Una víspera cíclica que se sostiene en su propia levedad siguiendo la misma pauta ciega hasta secarse delata la inconsciente persecución de sí del voraz devorador de paisajes. Pura caligrafía de la inmanencia.

«Permanece en ti mismo, no salgas fuera; en el interior del hombre habita la verdad» La estática búsqueda interior, la exhortación agustiniana a la introspección que transluce el viaje inmóvil, catábasis hacia las regiones más deprimidas del alma, aleph que «es en cierto modo todas las cosas». Frente a la diáspora psíquica, alentada por la expectativa de un destino más transcendente que la simple confesión de haber vivido, a bordo del Winnipeg, rumbo a alguna clase de residencia intermedia, la decidida vocación de exterioridad del sujeto estético, ávido de escenarios fugaces sobre los que representar una errática fábula vital, pálidos episodios de una aventura inconexa: el collage líquido del 'ello' que roe el mundo en su éxodo instintivo, lastrado por cienos íntimos que no le dejan elevarse sobre sí para ser auténtico 'yo'.

Algunos sucumbirán intramuros a la desnudez, amenazada por el ruido cósmico de la era consumista. Otros se hundirán en las horas ácimas del desván, crisálidas furiosas que arrastran los sueños a la blanda profundidad de los relojes en la que se deshacen, componiendo infinitos libros de arena o de desasosiego. Afluencias a la periferia sin descensos a la vivencia; la captación de lo inmediato sin plena conciencia del poder desordenado y perturbador de la esencia, un vértigo incesante de rostros y ternuras triviales, latidos vacíos que se trenzan dotados sólo de una virtud sonámbula, animal, que se desvanece al amanecer.

Todo fluye. El ser como mero devenir sin estables subyacencias. La era de Nietzsche: una raza hiperbórea de esclavos sin noúmena que profesa la moral mínima de la melancolía o el deicidio. Constante adaptación sin rebeldía que imponga áridas renuncias al bienestar. Flotar en una víspera perpetua que se nutre de sí misma hasta vaciarse completamente de sí, víspera ya de nada, la sedación definitiva. Flotar en una penumbra apacible, apenas sesgada por ráfagas de insomnio, sin exponer a la intemperie una tenue identidad. Una súbita conmoción, un haz residual de tiniebla, hasta el siguiente escenario o el nuevo encuentro con el que conjurar la aciaga intimidad con los espejos polvorientos. El suave balanceo de la vida estética sin tiempo para el arraigo o el solsticio frío.

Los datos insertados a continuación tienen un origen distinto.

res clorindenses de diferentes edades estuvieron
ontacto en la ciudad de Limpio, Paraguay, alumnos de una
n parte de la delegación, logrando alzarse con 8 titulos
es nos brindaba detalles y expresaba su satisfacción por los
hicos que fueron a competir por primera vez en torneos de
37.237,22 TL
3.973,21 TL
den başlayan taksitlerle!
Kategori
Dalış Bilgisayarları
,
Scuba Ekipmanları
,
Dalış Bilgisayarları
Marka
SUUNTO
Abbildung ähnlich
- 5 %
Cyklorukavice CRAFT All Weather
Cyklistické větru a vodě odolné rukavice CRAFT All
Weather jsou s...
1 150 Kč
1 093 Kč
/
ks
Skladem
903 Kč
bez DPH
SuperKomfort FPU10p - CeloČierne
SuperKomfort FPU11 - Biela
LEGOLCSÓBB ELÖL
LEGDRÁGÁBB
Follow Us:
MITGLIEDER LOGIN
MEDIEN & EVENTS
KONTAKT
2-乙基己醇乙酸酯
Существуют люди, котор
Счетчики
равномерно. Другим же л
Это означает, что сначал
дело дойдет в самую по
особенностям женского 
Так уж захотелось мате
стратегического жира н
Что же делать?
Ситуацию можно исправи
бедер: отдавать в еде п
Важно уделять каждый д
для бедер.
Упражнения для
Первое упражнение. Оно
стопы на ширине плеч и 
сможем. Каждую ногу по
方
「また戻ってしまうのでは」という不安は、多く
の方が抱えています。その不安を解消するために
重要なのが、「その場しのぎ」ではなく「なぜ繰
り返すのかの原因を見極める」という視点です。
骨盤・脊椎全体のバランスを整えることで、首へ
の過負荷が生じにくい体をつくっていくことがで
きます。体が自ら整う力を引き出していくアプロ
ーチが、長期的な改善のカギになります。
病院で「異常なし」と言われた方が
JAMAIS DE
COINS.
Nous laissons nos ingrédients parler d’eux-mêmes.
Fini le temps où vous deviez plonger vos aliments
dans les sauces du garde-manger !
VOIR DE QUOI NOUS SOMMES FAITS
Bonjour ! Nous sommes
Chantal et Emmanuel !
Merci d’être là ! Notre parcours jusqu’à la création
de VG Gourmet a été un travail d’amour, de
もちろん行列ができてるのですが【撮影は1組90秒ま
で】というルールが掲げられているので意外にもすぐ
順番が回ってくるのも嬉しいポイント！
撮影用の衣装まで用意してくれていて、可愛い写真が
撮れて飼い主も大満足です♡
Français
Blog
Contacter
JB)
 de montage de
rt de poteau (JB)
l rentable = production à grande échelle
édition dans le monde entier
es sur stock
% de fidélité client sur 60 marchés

La huida no es viaje alguno. Aquello de lo que se huye nos aguarda siempre en cada destino, lo arrastramos con nosotros, su deformidad se insinúa en cada huella que dejamos al huir, como nos aguardan los monstruos bajo las sábanas en las que pretendemos guarecer toda la infancia derruida (al envolvernos con ellas para escapar de sus acechos en los ángulos siniestros de la habitación, los monstruos están ya allí dentro, esperándonos, las sábanas son su propia guarida).

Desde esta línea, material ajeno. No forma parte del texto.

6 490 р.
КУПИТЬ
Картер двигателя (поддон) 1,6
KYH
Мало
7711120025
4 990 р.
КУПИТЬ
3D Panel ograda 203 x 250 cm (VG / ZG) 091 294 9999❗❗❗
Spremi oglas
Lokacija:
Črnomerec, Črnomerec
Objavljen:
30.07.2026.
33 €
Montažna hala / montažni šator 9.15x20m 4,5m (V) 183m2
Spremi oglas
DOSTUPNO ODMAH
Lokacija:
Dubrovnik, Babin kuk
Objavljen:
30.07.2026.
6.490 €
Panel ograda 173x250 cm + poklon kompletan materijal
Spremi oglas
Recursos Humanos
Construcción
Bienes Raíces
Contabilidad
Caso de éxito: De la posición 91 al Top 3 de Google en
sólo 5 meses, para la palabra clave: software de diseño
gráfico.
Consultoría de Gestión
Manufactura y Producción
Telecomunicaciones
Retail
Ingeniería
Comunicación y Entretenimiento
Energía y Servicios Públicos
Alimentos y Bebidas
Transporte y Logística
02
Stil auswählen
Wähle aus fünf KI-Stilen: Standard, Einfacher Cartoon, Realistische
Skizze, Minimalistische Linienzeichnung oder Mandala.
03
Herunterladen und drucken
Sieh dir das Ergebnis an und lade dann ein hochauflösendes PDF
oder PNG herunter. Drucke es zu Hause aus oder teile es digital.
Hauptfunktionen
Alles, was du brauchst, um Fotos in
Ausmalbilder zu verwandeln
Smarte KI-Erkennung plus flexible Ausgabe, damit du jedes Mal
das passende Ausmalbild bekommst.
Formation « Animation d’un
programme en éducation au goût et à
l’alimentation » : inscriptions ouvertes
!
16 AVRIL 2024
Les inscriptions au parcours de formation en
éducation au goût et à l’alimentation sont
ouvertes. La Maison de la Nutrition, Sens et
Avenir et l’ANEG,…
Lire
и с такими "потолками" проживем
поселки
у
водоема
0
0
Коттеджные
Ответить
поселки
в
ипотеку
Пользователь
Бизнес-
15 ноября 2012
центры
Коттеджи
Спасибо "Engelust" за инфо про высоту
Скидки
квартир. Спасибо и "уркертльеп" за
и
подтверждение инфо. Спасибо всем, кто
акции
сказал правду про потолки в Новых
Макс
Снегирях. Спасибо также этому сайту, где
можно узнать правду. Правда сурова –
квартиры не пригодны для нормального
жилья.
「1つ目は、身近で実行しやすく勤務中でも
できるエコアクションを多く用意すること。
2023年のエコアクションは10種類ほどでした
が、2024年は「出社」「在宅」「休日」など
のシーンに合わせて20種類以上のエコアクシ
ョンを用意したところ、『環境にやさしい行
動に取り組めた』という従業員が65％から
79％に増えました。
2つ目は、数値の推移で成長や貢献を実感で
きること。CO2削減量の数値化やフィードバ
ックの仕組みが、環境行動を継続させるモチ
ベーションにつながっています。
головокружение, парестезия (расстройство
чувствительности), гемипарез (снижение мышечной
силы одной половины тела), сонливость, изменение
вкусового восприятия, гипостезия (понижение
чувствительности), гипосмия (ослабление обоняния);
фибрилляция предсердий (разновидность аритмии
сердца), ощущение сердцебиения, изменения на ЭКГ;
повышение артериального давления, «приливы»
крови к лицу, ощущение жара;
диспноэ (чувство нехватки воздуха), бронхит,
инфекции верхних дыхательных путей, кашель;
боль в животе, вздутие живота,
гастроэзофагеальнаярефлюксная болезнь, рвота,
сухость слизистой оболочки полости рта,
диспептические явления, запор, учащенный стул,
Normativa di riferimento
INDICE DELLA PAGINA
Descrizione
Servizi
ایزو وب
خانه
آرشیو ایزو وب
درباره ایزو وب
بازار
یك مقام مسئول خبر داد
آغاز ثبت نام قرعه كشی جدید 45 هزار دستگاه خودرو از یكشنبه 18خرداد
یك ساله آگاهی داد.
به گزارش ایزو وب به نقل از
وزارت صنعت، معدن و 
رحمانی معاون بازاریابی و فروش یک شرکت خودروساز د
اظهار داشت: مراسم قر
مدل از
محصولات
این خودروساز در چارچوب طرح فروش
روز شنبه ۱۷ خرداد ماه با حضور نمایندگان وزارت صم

El viajero inmóvil frente al prófugo. Königsberg frente al archipiélago turbulento, las mil islas del azar y las liturgias huecas del ocio en las que tejer el velo opaco que cubre el lienzo con el rostro desfigurado de Dorian Gray. Catedrales construidas sobre el aire para salvar la imposible distancia a sí de lo que huye de sí mismo o no quiere habitarse, proyectándose sin cesar hacia lo otro, aferrándose tenazmente a lo externo para mitigar una inquietud sin norma. La era del Dasein, el ser arrojado al mundo, configurado como un régimen de entes disponibles que lo arrastran hacia las oscuras orillas de la Estigia, sin nada que oponerles más que la pobre ilusión de haber 'estado'.

Orugas de gravedad casi implosiva frente a livianas mariposas; reptiles subterráneos que excavan pabellones número seis en los que se reparte «comida de locos» a quienes no desean la inmortalidad pero la consideran sólo un instante hasta la llegada de los mujiks, frente a aves nómadas guiadas por las leyes ínfimas del polvo en busca de hangares y nenúfares. Raíz o vuelo, pasión o emoción. Sórdidos apuntes del subsuelo bajo vívidos mapas de arrecifes.

Pascal lo vio. L'esprit de la géométrie y l'esprit de la finesse, el espíritu geométrico de dominios y realidades y el intuitivo de la sutileza eclipsados por el «divertissement» que desvía al hombre de su propia miseria estructural para transcenderse, pero que, al distraerle o aturdirle (¿los cuidados paliativos de la estación de las sombras?), le acerca inadvertidamente a la muerte de la que sólo le separa un desvirtuado 'carpe diem' en oposición, no en comunión, al 'noli foras ire', cribada la pulsión eterna del instante que vislumbrara el poeta. El hombre horizontal, disipativo, de «costumbres muelles y agradables», dominado por «la vanidad, el placer de exhibirse ante los demás, la danza, el instinto secreto por el divertimento».

El círculo se ha roto. La sintaxis difusiva del 'ello' bajo endebles máscaras morfológicas de 'yo' rige la vigilia hueca de los sonámbulos, horas vacías, ingrávidas, sin lágrimas que borrar o ausencias que expiar dentro. El viaje a ninguna parte.